Washington would return to this design to close out that very drive. Only on the second implementation of shallow cross, the quarterback makes a good “no throw” decision. Eason sees that a backside defender is in position to jump the crossing route in BYU’s zone coverage, so he pulls the football down and rolls out to his left. That is when he finds a receiver left wide open in the back corner of the end zone for a score:

The Cougars drop into zone coverage, and the underneath defenders take away his primary reads, the two crossing routes in the middle of the field. Rather than forcing a throw into a precarious situation, Eason pulls the football down and buys time, rolling to his left. That is when the vertical route along the left boundary becomes uncovered, and the QB makes a good throw along the sideline for the touchdown. 
Later against BYU the Huskies turn to another fake screen concept, and it gives us a chance to close this out by seeing Eason again manipulate a defender in the middle of the field. Facing a 2nd and 10 in the red zone, the Washington offense aligns with Eason in the shotgun and they show another fake screen to the left side of the field:

On the right side the Huskies run “dino,” or double-post. Watch as Eason comes out of the mesh fake with his running back and then moves his eyes from the fake screen, to the inside post and finally to the outside post for the touchdown.
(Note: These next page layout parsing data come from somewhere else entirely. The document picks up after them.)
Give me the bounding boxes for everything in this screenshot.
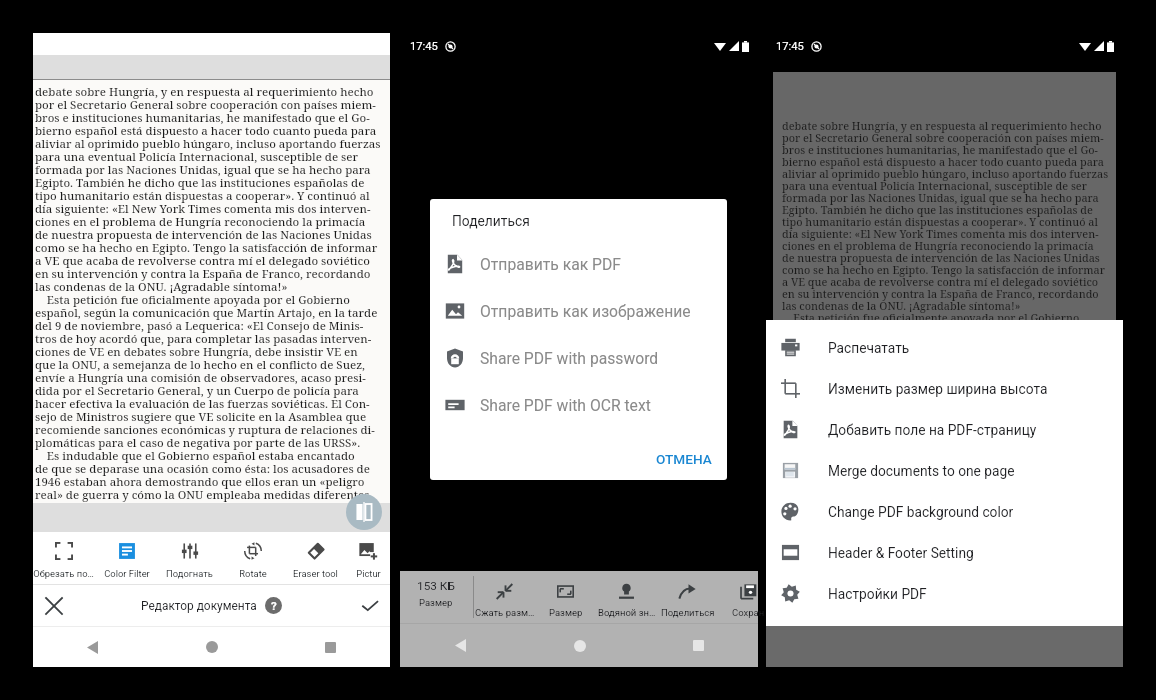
- staticText: ?: [271, 599, 277, 612]
- button[interactable]: Изменить размер ширина высота: [766, 368, 1123, 409]
- button[interactable]: 153 КБ: [406, 571, 466, 623]
- button[interactable]: Compare pages: [346, 494, 382, 530]
- staticText: de nuestra propuesta de intervención de …: [782, 251, 1116, 266]
- staticText: Настройки PDF: [828, 586, 927, 602]
- button[interactable]: Share PDF with password: [430, 334, 727, 381]
- button[interactable]: Rotate: [221, 532, 284, 584]
- staticText: Esta petición fue oficialmente apoyada p…: [782, 311, 1116, 326]
- staticText: como se ha hecho en Egipto. Tengo la sat…: [35, 240, 390, 256]
- staticText: Esta petición fue oficialmente apoyada p…: [35, 292, 390, 308]
- staticText: aliviar al oprimido pueblo húngaro, incl…: [782, 167, 1116, 182]
- staticText: tipo humanitario están dispuestas a coop…: [782, 215, 1116, 230]
- button[interactable]: Размер: [535, 571, 596, 623]
- staticText: debate sobre Hungría, y en respuesta al …: [782, 119, 1116, 134]
- staticText: de que se deparase una ocasión como ésta…: [35, 461, 390, 477]
- staticText: Es indudable que el Gobierno español est…: [35, 448, 390, 464]
- staticText: Отправить как изображение: [480, 302, 691, 320]
- staticText: para una eventual Policía Internacional,…: [782, 179, 1116, 194]
- staticText: real» de guerra y cómo la ONU empleaba m…: [35, 487, 390, 503]
- button[interactable]: Pictur: [347, 532, 389, 584]
- staticText: Изменить размер ширина высота: [828, 381, 1048, 397]
- button[interactable]: Done: [349, 585, 390, 626]
- staticText: Размер: [549, 607, 583, 618]
- button[interactable]: Отправить как изображение: [430, 287, 727, 334]
- staticText: que la ONU, a semejanza de lo hecho en e…: [35, 357, 390, 373]
- staticText: 17:45: [776, 40, 804, 53]
- staticText: Pictur: [356, 568, 381, 579]
- staticText: las condenas de la ONU. ¡Agradable sínto…: [35, 279, 390, 295]
- staticText: Сжать разм…: [475, 607, 535, 618]
- staticText: hacer efectiva la evaluación de las fuer…: [782, 407, 1116, 422]
- button[interactable]: Home: [520, 624, 639, 667]
- button[interactable]: Сохран: [718, 571, 779, 623]
- staticText: en su intervención y contra la España de…: [35, 266, 390, 282]
- staticText: bierno español está dispuesto a hacer to…: [782, 155, 1116, 170]
- staticText: por el Secretario General sobre cooperac…: [35, 97, 390, 113]
- button[interactable]: Распечатать: [766, 327, 1123, 368]
- staticText: en su intervención y contra la España de…: [782, 287, 1116, 302]
- staticText: ОТМЕНА: [656, 451, 712, 467]
- button[interactable]: Подогнать: [158, 532, 221, 584]
- button[interactable]: Recents: [639, 624, 758, 667]
- staticText: como se ha hecho en Egipto. Tengo la sat…: [782, 263, 1116, 278]
- staticText: envíe a Hungría una comisión de observad…: [35, 370, 390, 386]
- button[interactable]: Back: [33, 627, 152, 667]
- button[interactable]: Header & Footer Setting: [766, 532, 1123, 573]
- staticText: recomiende sanciones económicas y ruptur…: [782, 431, 1116, 446]
- staticText: aliviar al oprimido pueblo húngaro, incl…: [35, 136, 390, 152]
- staticText: que la ONU, a semejanza de lo hecho en e…: [782, 371, 1116, 386]
- staticText: bierno español está dispuesto a hacer to…: [35, 123, 390, 139]
- button[interactable]: Настройки PDF: [766, 573, 1123, 614]
- staticText: español, según la comunicación que Martí…: [35, 305, 390, 321]
- button[interactable]: Back: [400, 624, 520, 667]
- staticText: sejo de Ministros sugiere que VE solicit…: [782, 419, 1116, 434]
- staticText: Редактор документа: [141, 599, 257, 613]
- staticText: Поделиться: [661, 607, 715, 618]
- staticText: Rotate: [239, 568, 267, 579]
- staticText: tros de hoy acordó que, para completar l…: [35, 331, 390, 347]
- button[interactable]: Help: [265, 597, 282, 614]
- button[interactable]: Водяной зн…: [596, 571, 657, 623]
- staticText: dida por el Secretario General, y un Cue…: [35, 383, 390, 399]
- button[interactable]: Recents: [271, 627, 390, 667]
- button[interactable]: Обрезать по…: [32, 532, 95, 584]
- staticText: Egipto. También he dicho que las institu…: [35, 175, 390, 191]
- staticText: ciones en el problema de Hungría reconoc…: [35, 214, 390, 230]
- staticText: día siguiente: «El New York Times coment…: [35, 201, 390, 217]
- staticText: Es indudable que el Gobierno español est…: [782, 455, 1116, 470]
- staticText: de que se deparase una ocasión como ésta…: [782, 467, 1116, 482]
- button[interactable]: Сжать разм…: [474, 571, 535, 623]
- staticText: recomiende sanciones económicas y ruptur…: [35, 422, 390, 438]
- staticText: dida por el Secretario General, y un Cue…: [782, 395, 1116, 410]
- staticText: plomáticas para el caso de negativa por …: [35, 435, 390, 451]
- staticText: Добавить поле на PDF-страницу: [828, 422, 1037, 438]
- staticText: ciones en el problema de Hungría reconoc…: [782, 239, 1116, 254]
- button[interactable]: Отправить как PDF: [430, 240, 727, 287]
- staticText: Распечатать: [828, 340, 910, 356]
- button[interactable]: Home: [152, 627, 271, 667]
- button[interactable]: Добавить поле на PDF-страницу: [766, 409, 1123, 450]
- staticText: Header & Footer Setting: [828, 545, 974, 561]
- staticText: Color Filter: [104, 568, 150, 579]
- staticText: envíe a Hungría una comisión de observad…: [782, 383, 1116, 398]
- button[interactable]: Eraser tool: [284, 532, 347, 584]
- button[interactable]: Share PDF with OCR text: [430, 381, 727, 428]
- staticText: las condenas de la ONU. ¡Agradable sínto…: [782, 299, 1116, 314]
- staticText: ciones de VE en debates sobre Hungría, d…: [35, 344, 390, 360]
- staticText: a VE que acaba de revolverse contra mí e…: [782, 275, 1116, 290]
- staticText: bros e instituciones humanitarias, he ma…: [782, 143, 1116, 158]
- staticText: Merge documents to one page: [828, 463, 1015, 479]
- staticText: debate sobre Hungría, y en respuesta al …: [35, 84, 390, 100]
- button[interactable]: Поделиться: [657, 571, 718, 623]
- staticText: Поделиться: [452, 213, 530, 229]
- staticText: a VE que acaba de revolverse contra mí e…: [35, 253, 390, 269]
- button[interactable]: Close: [33, 585, 74, 626]
- staticText: Размер: [419, 597, 453, 608]
- button[interactable]: Merge documents to one page: [766, 450, 1123, 491]
- staticText: sejo de Ministros sugiere que VE solicit…: [35, 409, 390, 425]
- button[interactable]: Color Filter: [95, 532, 158, 584]
- button[interactable]: ОТМЕНА: [648, 443, 720, 475]
- button[interactable]: Change PDF background color: [766, 491, 1123, 532]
The end zone angle has a perfect view of how Eason’s eyes influence the safety and create just enough room for this throw. And it is a perfect throw:

Eason still has his flaws, and there will be more than enough time to cover those. Furthermore, he may decide to return to school. But reading the middle of the field is an area where he has shown some promise, and if he decides to enter the draft that might be one of his strengths as a prospect.